Published: 15 February 2006

Abstract

Background

HIV prevention in India has mostly focussed on heterosexual transmission. Data on homosexual transmission are not readily available from India. We therefore assessed the probability of acquiring and transmitting HIV for men who sell sex to men and compared this with women who sell sex in India.

Methods

Sexual behaviour characteristics of 6661 men who have sex with men and 6648 women who sell sex were obtained in the Indian state of Andhra Pradesh through confidential interviews. These, along with estimates of HIV rates among them and risk of HIV transmission per unprotected sex act from other sources, were used to calculate their annual probability of acquiring and transmitting HIV.

Results

Of 6661 men who have sex with men in this sample, 1776 (26.7%) had sold sex to men. For every 1000 men who sell sex to men, annually 146 (95% confidence interval [CI] 116–179) would acquire HIV and HIV would be transmitted to 55 (95% CI 42–71) men who do not sell sex or women.

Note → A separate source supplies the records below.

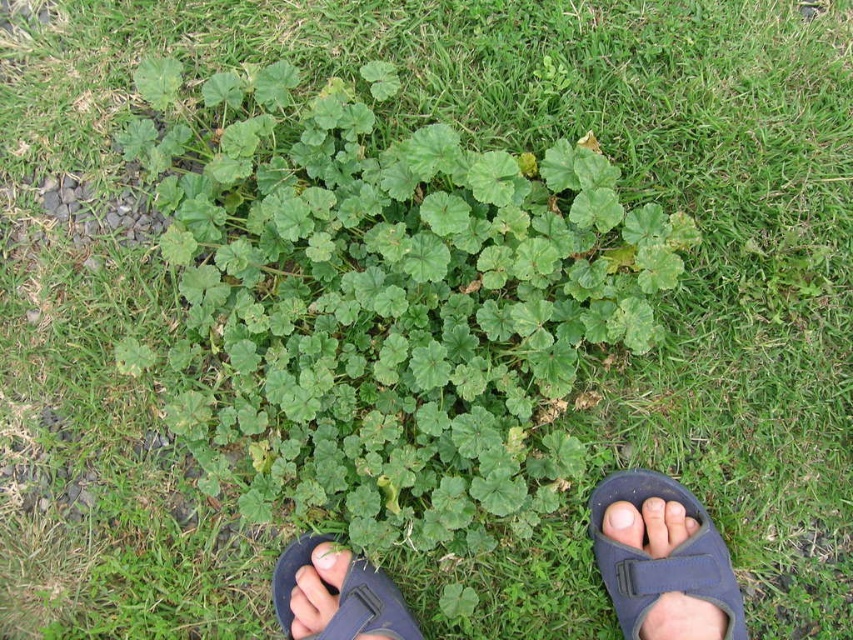 Question: Is green leafy plant at center to the right of pale skin toe at lower center from the viewer's perspective?

Choices:
 (A) yes
 (B) no

Answer: (B)

Question: Can you confirm if pink flesh at center is smaller than pale skin toe at lower center?

Choices:
 (A) yes
 (B) no

Answer: (B)

Question: Which object appears farthest from the camera in this image?

Choices:
 (A) pale skin toe at lower center
 (B) dark blue fabric sandal at lower right
 (C) dark blue fabric sandals at center

Answer: (A)

Question: Does dark blue fabric sandal at lower right appear over green leafy plant at center?

Choices:
 (A) yes
 (B) no

Answer: (A)

Question: Which point is farther from the camera taking this photo?

Choices:
 (A) (614, 548)
 (B) (349, 561)

Answer: (B)

Question: Which point is closer to the camera?

Choices:
 (A) pale skin toe at lower center
 (B) dark blue fabric sandal at lower right
 (C) black fabric sandal at lower center

Answer: (B) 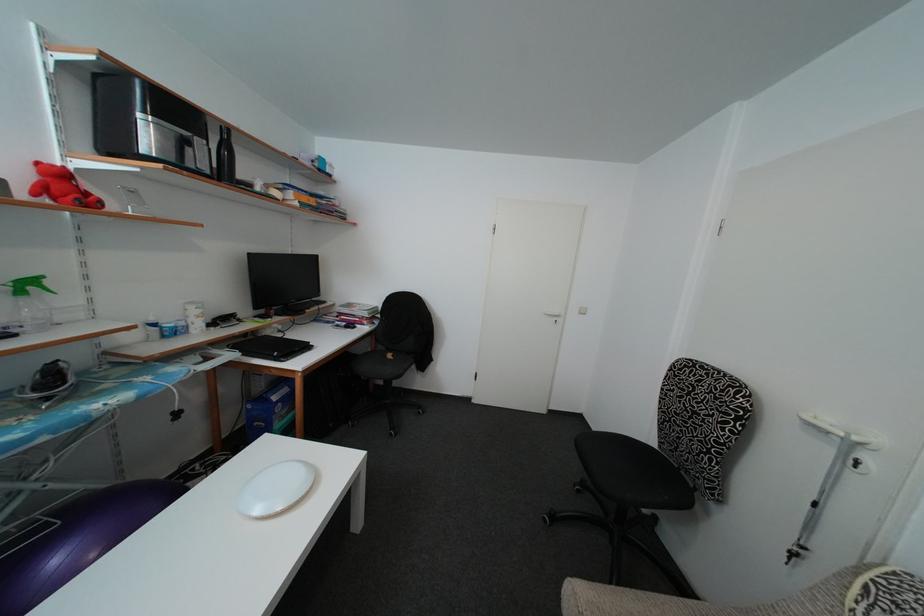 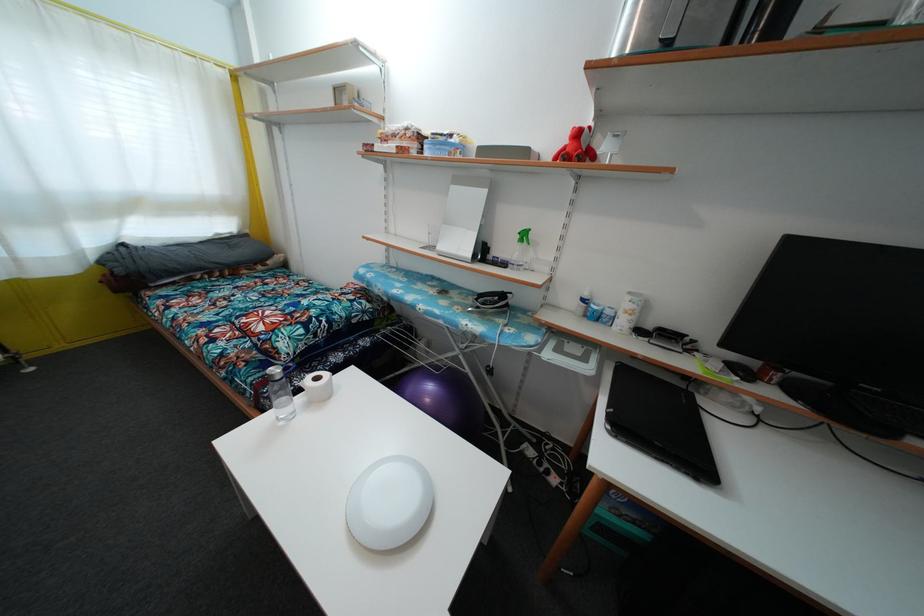 In the second image, find the point that corresponds to pixel 213 328 in the first image.

(652, 334) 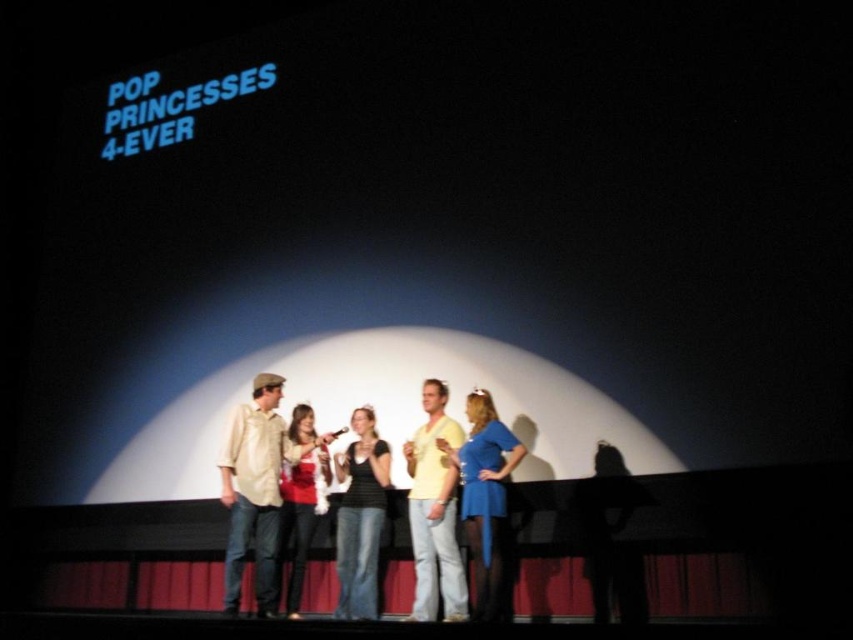 Does yellow matte shirt at center have a lesser height compared to silhouette dress at right?

Incorrect, yellow matte shirt at center's height does not fall short of silhouette dress at right's.

Between yellow matte shirt at center and silhouette dress at right, which one has less height?

silhouette dress at right

Does point (421, 618) lie behind point (585, 492)?

No, it is not.

Identify the location of yellow matte shirt at center. (434, 512).

Does matte blue dress at center have a larger size compared to black matte tank top at center?

No.

This screenshot has height=640, width=853. What do you see at coordinates (485, 499) in the screenshot?
I see `matte blue dress at center` at bounding box center [485, 499].

Where is `matte blue dress at center`? The height and width of the screenshot is (640, 853). matte blue dress at center is located at coordinates (485, 499).

Is yellow matte shirt at center thinner than matte blue dress at center?

Yes.

From the picture: Is yellow matte shirt at center to the left of matte blue dress at center from the viewer's perspective?

Correct, you'll find yellow matte shirt at center to the left of matte blue dress at center.

The image size is (853, 640). I want to click on yellow matte shirt at center, so click(434, 512).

These estimates were higher by 6.7 (95% CI 4.9–9.2) times for acquiring HIV and 2.5 (95% CI 2.0–3.2) times for transmitting HIV to sex partners outside their group, as compared with similar estimates for women who sell sex. In this sample, the average annual probability of acquiring HIV was higher among men who have sex with men but do not sell sex as compared with women who sell sex.

Conclusion

These data indicate that men who sell sex to men are at much higher risk of acquiring and transmitting HIV than women who sell sex. Therefore, men who sell sex to men and their clients warrant substantial attention for comprehensive HIV prevention in India.